The costly assault, and its confused aftermath, provokes a political outcry back in the U.S. that American lives are being wasted in Vietnam. The debate over Hamburger Hill reaches the US Congress, with severe criticism of military leadership by Senators Edward Kennedy, George McGovern, and Stephen M. Young. In its June 27 issue, Life Magazine publishes the photographs of 241 Americans killed in one week in Vietnam; a watershed event in turning public opinion against the war. While only five of the 241 photos were of those killed in the battle, many Americans thought that all of the photos were casualties of the battle. It is the beginning of the end for America in Vietnam as Washington now orders MACV Commander Gen. Creighton Abrams to avoid such encounters in the future. General Abrams discontinues the policy of “maximum pressure” against the PAVN to one of “protective reaction” for troops threatened with combat action. ‘Hamburger Hill’ is the last major search and destroy mission by U.S. troops during the war. Small unit actions will now be used instead. Following the bloody battle, soldiers offer a $10,000 reward in an underground newspaper for fragging the officers in charge.

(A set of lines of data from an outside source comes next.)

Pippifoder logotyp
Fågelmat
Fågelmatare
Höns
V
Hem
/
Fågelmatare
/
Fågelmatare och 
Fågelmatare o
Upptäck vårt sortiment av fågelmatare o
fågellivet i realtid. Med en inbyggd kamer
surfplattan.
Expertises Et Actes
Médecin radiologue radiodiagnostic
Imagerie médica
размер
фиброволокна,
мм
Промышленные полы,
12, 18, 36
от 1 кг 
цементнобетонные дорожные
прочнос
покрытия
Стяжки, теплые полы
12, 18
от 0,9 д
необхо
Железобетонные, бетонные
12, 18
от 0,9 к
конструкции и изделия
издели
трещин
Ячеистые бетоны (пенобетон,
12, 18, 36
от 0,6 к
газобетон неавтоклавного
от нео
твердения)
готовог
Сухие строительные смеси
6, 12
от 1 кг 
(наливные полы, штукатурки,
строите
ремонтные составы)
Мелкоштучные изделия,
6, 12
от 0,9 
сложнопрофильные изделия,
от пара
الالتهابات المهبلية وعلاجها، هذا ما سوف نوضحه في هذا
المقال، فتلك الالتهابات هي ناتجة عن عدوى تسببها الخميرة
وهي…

May 14 During his first TV speech, President Nixon presents an 8-Point peace plan in which America and North Vietnam would simultaneously pull out of South Vietnam over the next year. The offer is rejected by Hanoi, as it viewed all Vietnamese forces as legitimate participants in the conflict (Point 3 of their May 8 Ten-Point plan) and not as outside interlopers.
May 15 Daily support of the Presidio swells to 5,000 as GIs, vets, and civilians protest sentencing of the Presidio 27. See entry for February 14.

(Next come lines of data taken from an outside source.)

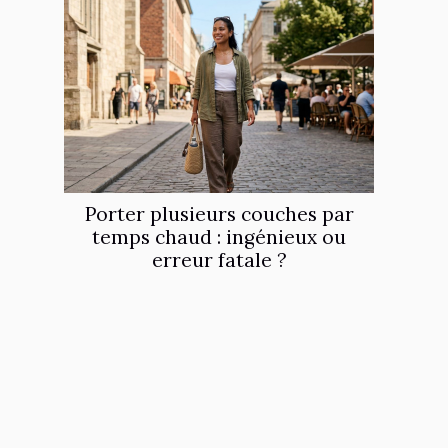
Porter plusieurs couches par
temps chaud : ingénieux ou
erreur fatale ?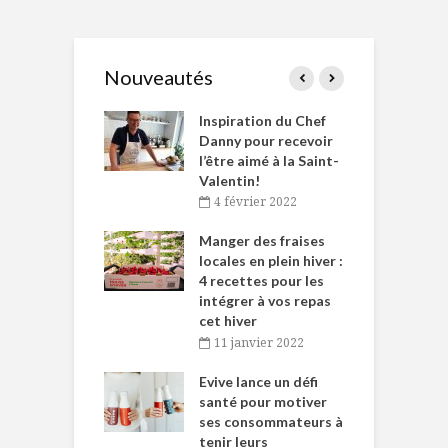
Nouveautés
le Huot et Chef
Inspiration du Chef
I
ne allient
Danny pour recevoir
M
et plaisir
l’être aimé à la Saint-
s
Valentin!
décembre 2021
4 février 2022
iritueux des
L
ns-de-l’Est
Manger des fraises
C
tent durant le
locales en plein hiver :
s
 des Fêtes
4 recettes pour les
t
intégrer à vos repas
novembre 2021
cet hiver
baigne dans
T
11 janvier 2022
e… de Caméline
l
Chantal Van
Evive lance un défi
p
en
santé pour motiver
ses consommateurs à
novembre 2021
tenir leurs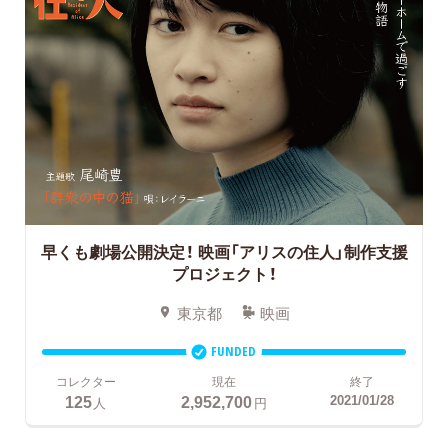
早くも劇場公開決定！
映画「アリスの住人」制作支援
プロジェクト！
東京都
映画
FUNDED
コレクター
現在
終了
125
2,952,700
2021/01/28
人
円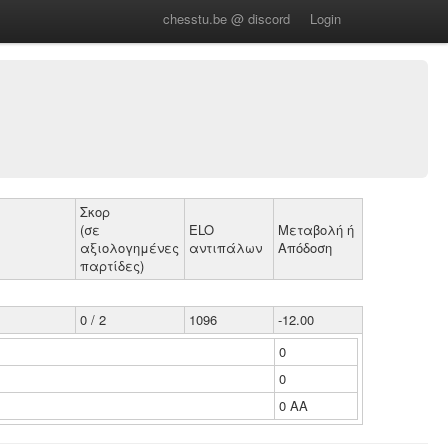
chesstu.be @ discord
Login
Σκορ
(σε
ELO
Μεταβολή ή
αξιολογημένες
αντιπάλων
Απόδοση
παρτίδες)
0 / 2
1096
-12.00
0
0
0 ΑΑ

May 20 Army announces it is dropping charges against the Fort Jackson 8. See entry for March 21.
May 22 Canadian government announces that immigration officials would not and could not ask about immigration applicants’ military status if they showed up at the border seeking permanent residence in Canada.
Wright-Patterson AFB – Airman 1/c Larry Friedberg and Sgt. Rossarie Bisson are arrested for distributing leaflets announcing May 31 anti-war march in Dayton.
Pentagon drafts Guidance on Dissent as a guideline in the handling of “dissenters.” The letter gives instructions to commanders on how to handle many facets of dissent ranging from possession and distribution of political materials, Servicemen’s Unions, and demonstrations to the publication of “Underground” newspapers.
May 24 GIs and Vietnam Veterans Against the War (VVAW) organize an antiwar picnic in Riverside, California.
May 25 A group that came to be known as the Chicago 15 burn draft records in Southside Chicago.
2016 National Book Award Finalist, Viet Thanh Nguyen:
“All wars are fought twice, the first time on the battlefield, the second time in memory . . . . Memory is haunted, not just by ghostly others but by the horrors we have done, seen, and condoned, or by the unspeakable things from which we have profited.”